GC040-0005
It Matters “How”, Not Just What, Factors Are Included: a Case Study of a Migration Agent-Based Model
It Matters “How”, Not Just What, Factors Are Included: a Case Study of a Migration Agent-Based Model
Wednesday, 9 December 2020
Poster
Abstract:
Studies of coupled natural-human systems (CNHSs) incorporate natural and social factors in diverse environmental issues. Existing CNHS literature has usually discussed what natural and social factors must be chosen for model development. The field of CNHS, however, has little knowledge of “how” these factors should be included in the models (factor configuration). In fact, factor configuration may be more influential to emergent behaviors of models than individual factors alone. Establishing a wrong factor configuration can even produce misprediction and inhibit successful management against unexpected disasters. From this point of view, we question: i) is the factor configuration critical to the emergent pattern in the CNHS models?; and ii) will the system respond differently in each factor configuration when disturbed by a disaster? This research particularly focused on the effect of factor configuration in the environmentally induced migration as a case study of CNHS problems. We developed a proof-of-concept agent-based model (ABM) with several factor configurations to answer our research questions.
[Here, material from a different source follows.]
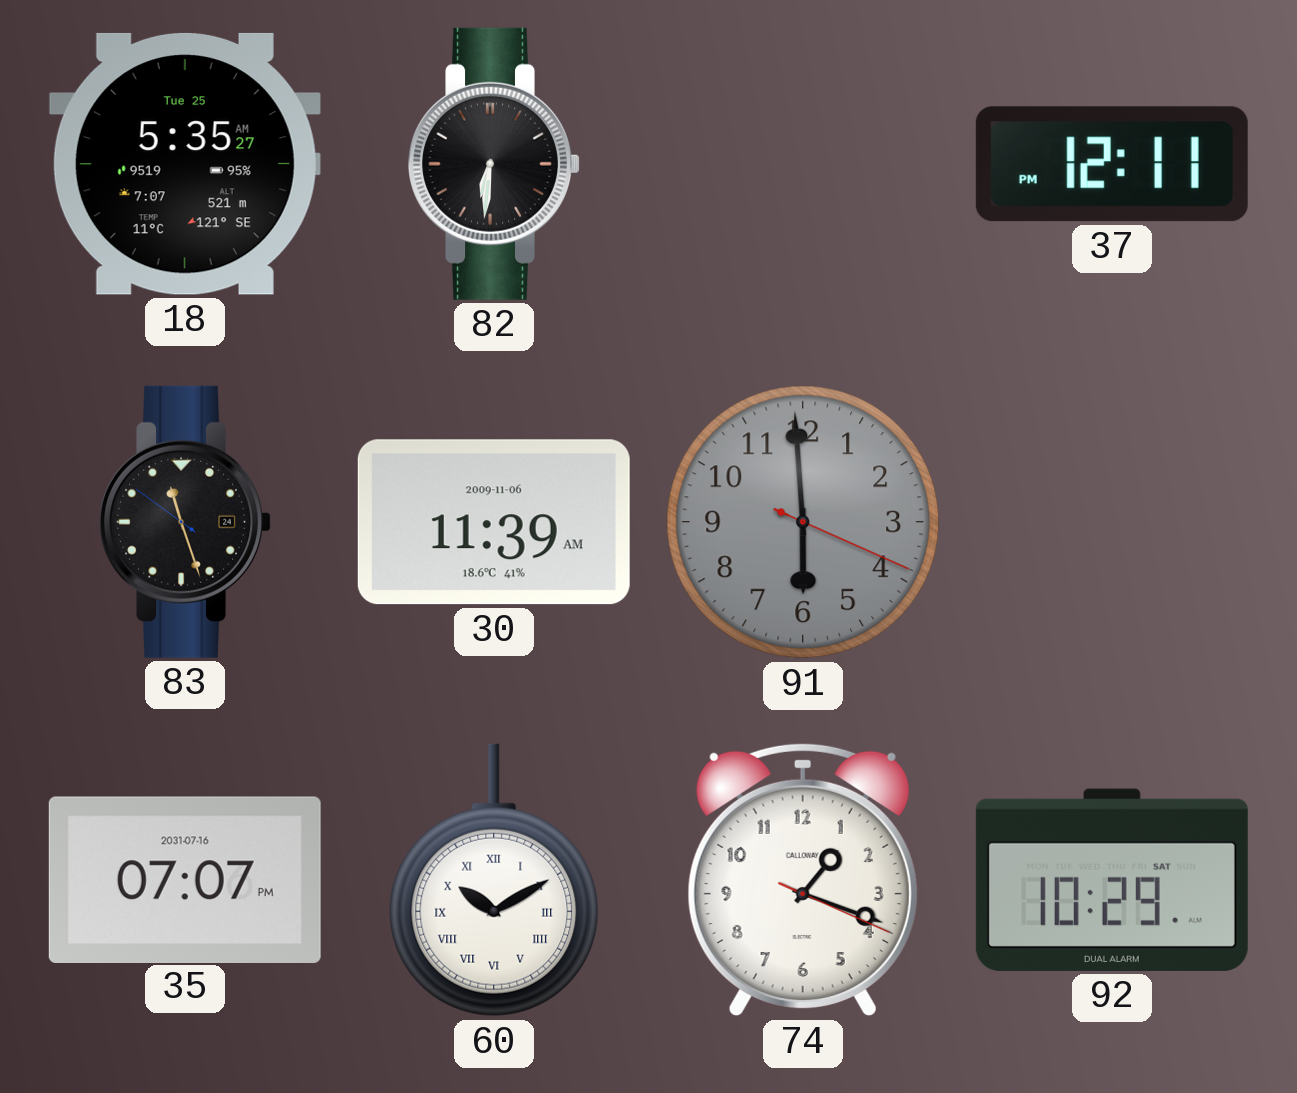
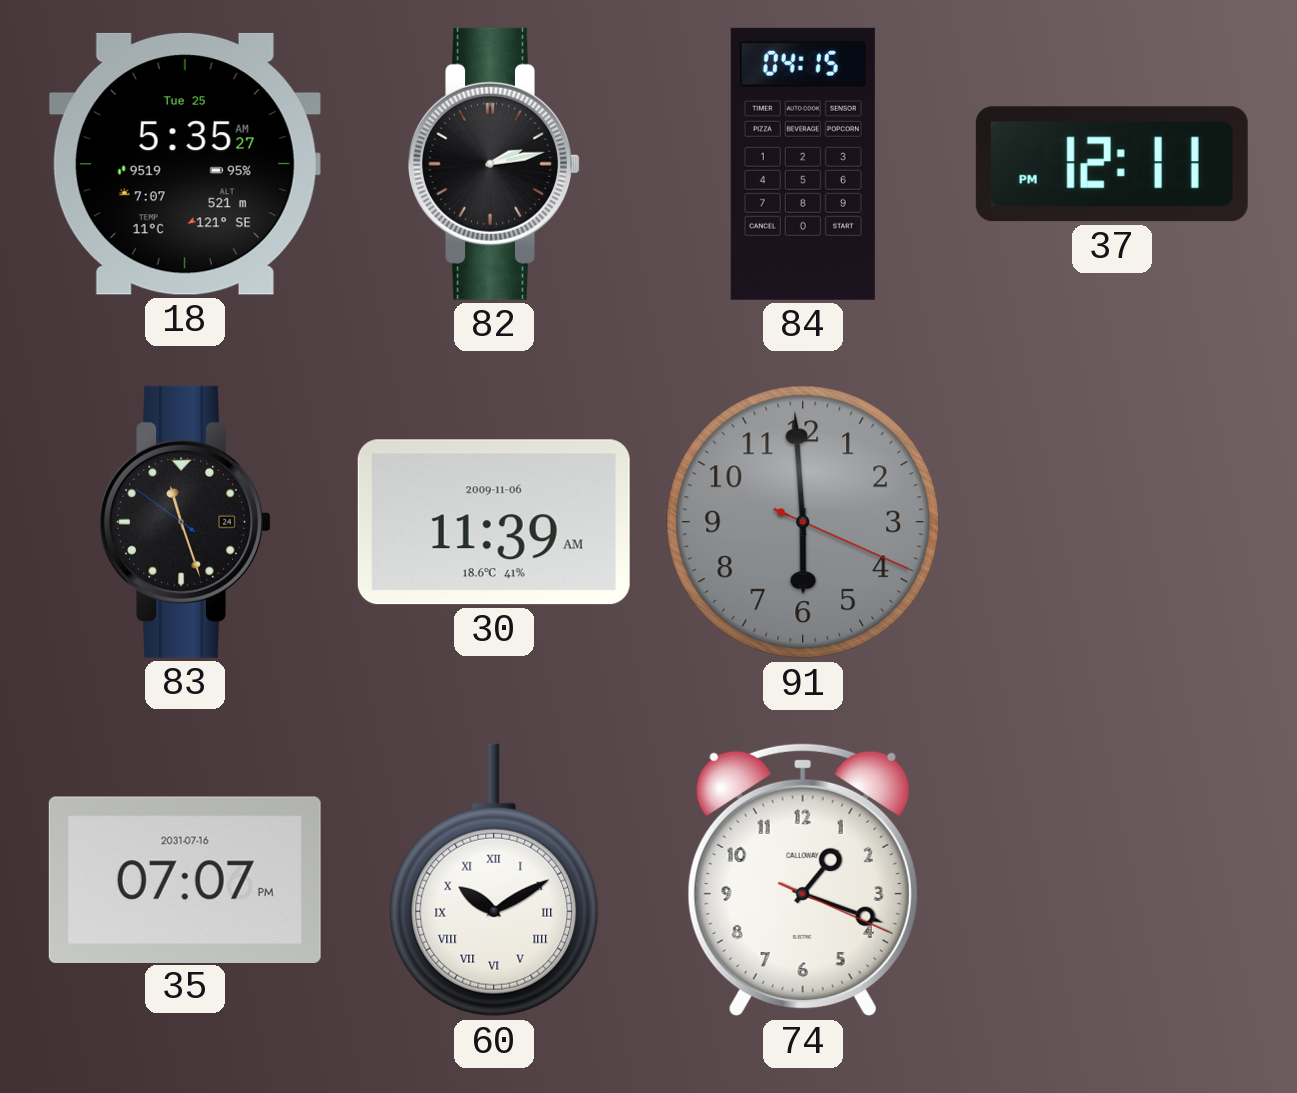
82: 6:31 -> 2:13
84: none -> 04:15
92: 10:29 -> none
Two measures were used to capture transient migration patterns: spatial distribution of populations and the mixing of cultural groups. We analyzed what underlies distinct migration patterns by looking back into the theoretical foundations of varying factor configurations. Moreover, we experimented with a disaster scenario of reducing water availability in one region and compared different responses in each factor configuration. We observed that transient migration patterns varied depending on the factor configuration. Each factor configuration also exhibited different responses to the disturbance. Ultimately, we expand our ABM results in the context of CNHSs. Our findings imply that CNHS models must set up a factor configuration that is theoretically reasonable to predict correct transient patterns and maximize the value of the model.